## Problem statement
The whole listing, please: repeat it exactly, with the pictures left out.
[[ Data listing, beginning ]]
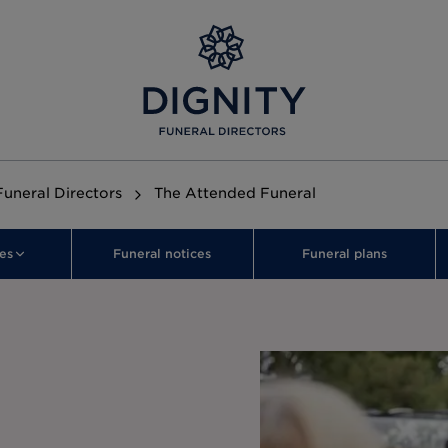
Funeral Directors
The Attended Funeral
es
Funeral notices
Funeral plans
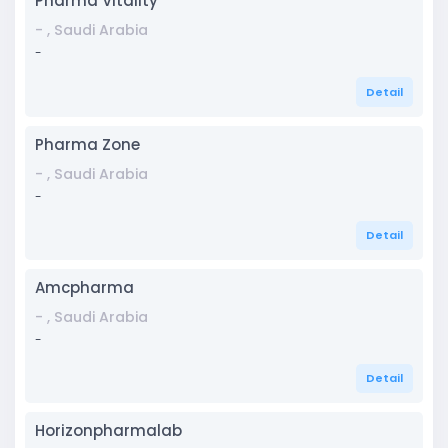
Pharma Vitality
- , Saudi Arabia
-
Detail
Pharma Zone
- , Saudi Arabia
-
Detail
Amcpharma
- , Saudi Arabia
-
Detail
Horizonpharmalab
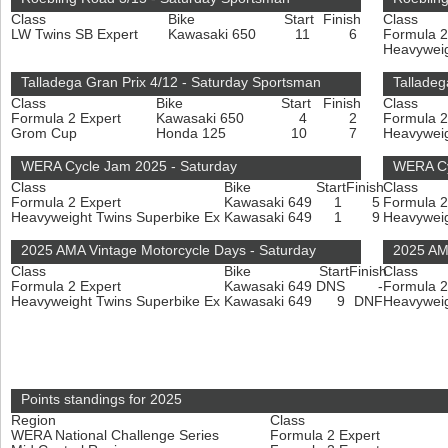
Class
Bike
Start
Finish
Class
LW Twins SB Expert
Kawasaki 650
11
6
Formula 2
Heavyweig
Talladega Gran Prix 4/12 - Saturday Sportsman
Talladeg
Class
Bike
Start
Finish
Class
Formula 2 Expert
Kawasaki 650
4
2
Formula 2
Grom Cup
Honda 125
10
7
Heavyweig
WERA Cycle Jam 2025 - Saturday
WERA Cy
Class
Bike
Start
Finish
Class
Formula 2 Expert
Kawasaki 649
1
5
Formula 2
Heavyweight Twins Superbike Ex
Kawasaki 649
1
9
Heavyweig
2025 AMA Vintage Motorcycle Days - Saturday
2025 AM
Class
Bike
Start
Finish
Class
Formula 2 Expert
Kawasaki 649
DNS
-
Formula 2
Heavyweight Twins Superbike Ex
Kawasaki 649
9
DNF
Heavyweig
Points standings for 2025
Region
Class
WERA National Challenge Series
Formula 2 Expert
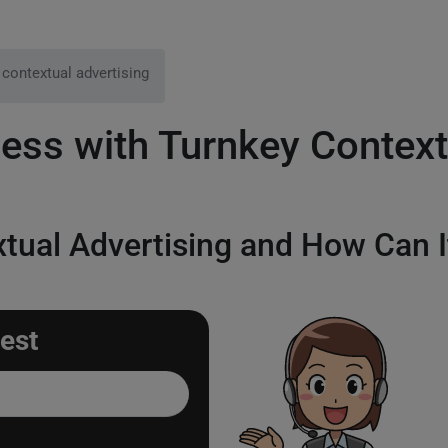
 contextual advertising
ess with Turnkey Context
tual Advertising and How Can I
est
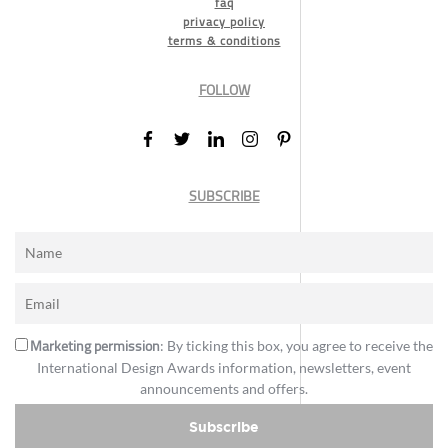
faq
privacy policy
terms & conditions
FOLLOW
SUBSCRIBE
Marketing permission
: By ticking this box, you agree to receive the
International Design Awards information, newsletters, event
announcements and offers.
Subscribe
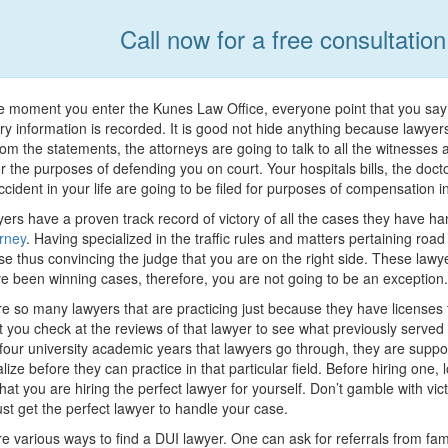
Call now for a free consultatio
 moment you enter the Kunes Law Office, everyone point that you say is
y information is recorded. It is good not hide anything because lawye
om the statements, the attorneys are going to talk to all the witnesses
r the purposes of defending you on court. Your hospitals bills, the doct
ccident in your life are going to be filed for purposes of compensation 
ers have a proven track record of victory of all the cases they have ha
rney
. Having specialized in the traffic rules and matters pertaining road
se thus convincing the judge that you are on the right side. These law
e been winning cases, therefore, you are not going to be an exception.
e so many lawyers that are practicing just because they have licenses to 
t you check at the reviews of that lawyer to see what previously served
four university academic years that lawyers go through, they are suppo
alize before they can practice in that particular field. Before hiring one,
hat you are hiring the perfect lawyer for yourself. Don’t gamble with vi
just get the perfect lawyer to handle your case.
e various ways to find a DUI lawyer. One can ask for referrals from fami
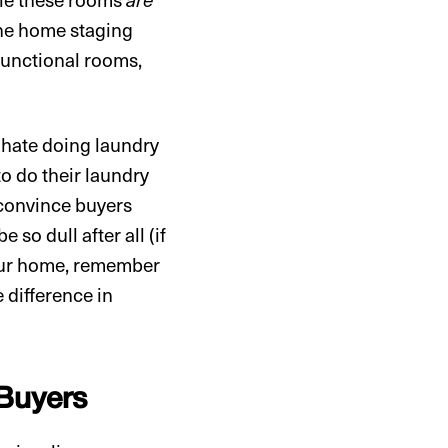
the home staging
functional rooms,
 hate doing laundry
o do their laundry
 convince buyers
so dull after all (if
your home, remember
 difference in
 Buyers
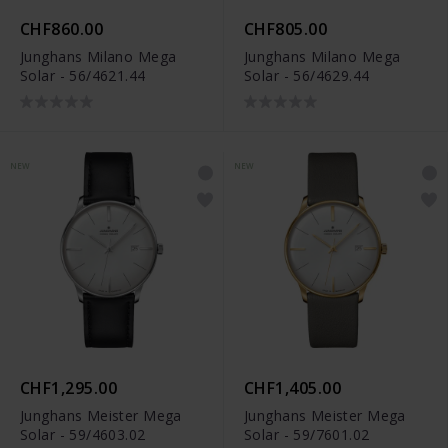
CHF860.00
CHF805.00
Junghans Milano Mega
Junghans Milano Mega
Solar - 56/4621.44
Solar - 56/4629.44
NEW
NEW
CHF1,295.00
CHF1,405.00
Junghans Meister Mega
Junghans Meister Mega
Solar - 59/4603.02
Solar - 59/7601.02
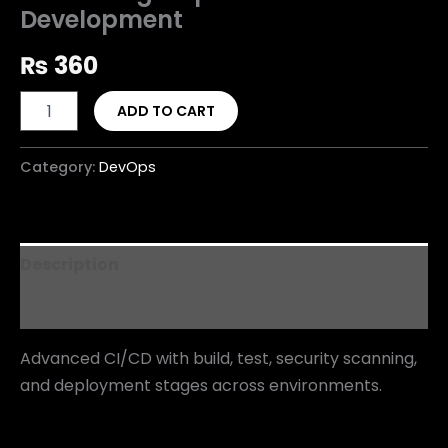
Development
₨
360
ADD TO CART
Category:
DevOps
Description
Reviews (0)
Advanced CI/CD with build, test, security scanning,
and deployment stages across environments.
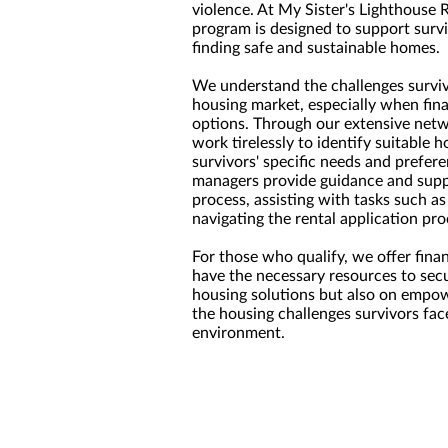
violence. At My Sister's Lighthouse 
program is designed to support survi
finding safe and sustainable homes.
We understand the challenges surviv
housing market, especially when fina
options. Through our extensive net
work tirelessly to identify suitable 
survivors' specific needs and prefer
managers provide guidance and supp
process, assisting with tasks such as 
navigating the rental application pro
For those who qualify, we offer fina
have the necessary resources to secu
housing solutions but also on empowe
the housing challenges survivors fac
environment.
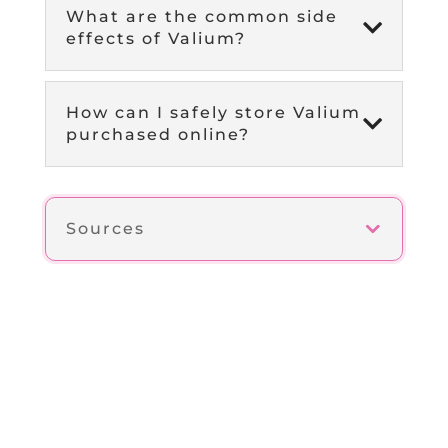
What are the common side

effects of Valium?
How can I safely store Valium

purchased online?
Sources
[[ Data listing, end ]]
## Written solution
Funeral Directors
The Attended Funeral
es
Funeral notices
Funeral plans
Pharma Vitality
- , Saudi Arabia
-
Detail
Pharma Zone
- , Saudi Arabia
-
Detail
Amcpharma
- , Saudi Arabia
-
Detail
Horizonpharmalab
Class
Bike
Start
Finish
Class
LW Twins SB Expert
Kawasaki 650
11
6
Formula 2
Heavyweig
Talladega Gran Prix 4/12 - Saturday Sportsman
Talladeg
Class
Bike
Start
Finish
Class
Formula 2 Expert
Kawasaki 650
4
2
Formula 2
Grom Cup
Honda 125
10
7
Heavyweig
WERA Cycle Jam 2025 - Saturday
WERA Cy
Class
Bike
Start
Finish
Class
Formula 2 Expert
Kawasaki 649
1
5
Formula 2
Heavyweight Twins Superbike Ex
Kawasaki 649
1
9
Heavyweig
2025 AMA Vintage Motorcycle Days - Saturday
2025 AM
Class
Bike
Start
Finish
Class
Formula 2 Expert
Kawasaki 649
DNS
-
Formula 2
Heavyweight Twins Superbike Ex
Kawasaki 649
9
DNF
Heavyweig
Points standings for 2025
Region
Class
WERA National Challenge Series
Formula 2 Expert
 contextual advertising
ess with Turnkey Context
tual Advertising and How Can I
est
faq
privacy policy
terms & conditions
FOLLOW
SUBSCRIBE
Marketing permission
: By ticking this box, you agree to receive the
International Design Awards information, newsletters, event
announcements and offers.
Subscribe
Call now for a free consultatio
 moment you enter the Kunes Law Office, everyone point that you say is
y information is recorded. It is good not hide anything because lawye
om the statements, the attorneys are going to talk to all the witnesses
r the purposes of defending you on court. Your hospitals bills, the doct
ccident in your life are going to be filed for purposes of compensation 
ers have a proven track record of victory of all the cases they have ha
rney
. Having specialized in the traffic rules and matters pertaining road
se thus convincing the judge that you are on the right side. These law
e been winning cases, therefore, you are not going to be an exception.
e so many lawyers that are practicing just because they have licenses to 
t you check at the reviews of that lawyer to see what previously served
four university academic years that lawyers go through, they are suppo
alize before they can practice in that particular field. Before hiring one,
hat you are hiring the perfect lawyer for yourself. Don’t gamble with vi
just get the perfect lawyer to handle your case.
e various ways to find a DUI lawyer. One can ask for referrals from fami
the home staging
functional rooms,
 hate doing laundry
o do their laundry
 convince buyers
so dull after all (if
your home, remember
 difference in
 Buyers
CHF860.00
CHF805.00
Junghans Milano Mega
Junghans Milano Mega
Solar - 56/4621.44
Solar - 56/4629.44
NEW
NEW
CHF1,295.00
CHF1,405.00
Junghans Meister Mega
Junghans Meister Mega
Solar - 59/4603.02
Solar - 59/7601.02
Development
₨
360
ADD TO CART
Category:
DevOps
Description
Reviews (0)
Advanced CI/CD with build, test, security scanning,
and deployment stages across environments.
violence. At My Sister's Lighthouse 
program is designed to support survi
finding safe and sustainable homes.
We understand the challenges surviv
housing market, especially when fina
options. Through our extensive net
work tirelessly to identify suitable 
survivors' specific needs and prefer
managers provide guidance and supp
process, assisting with tasks such as 
navigating the rental application pro
For those who qualify, we offer fina
have the necessary resources to secu
housing solutions but also on empowe
the housing challenges survivors fac
environment.
What are the common side

effects of Valium?
How can I safely store Valium

purchased online?
Sources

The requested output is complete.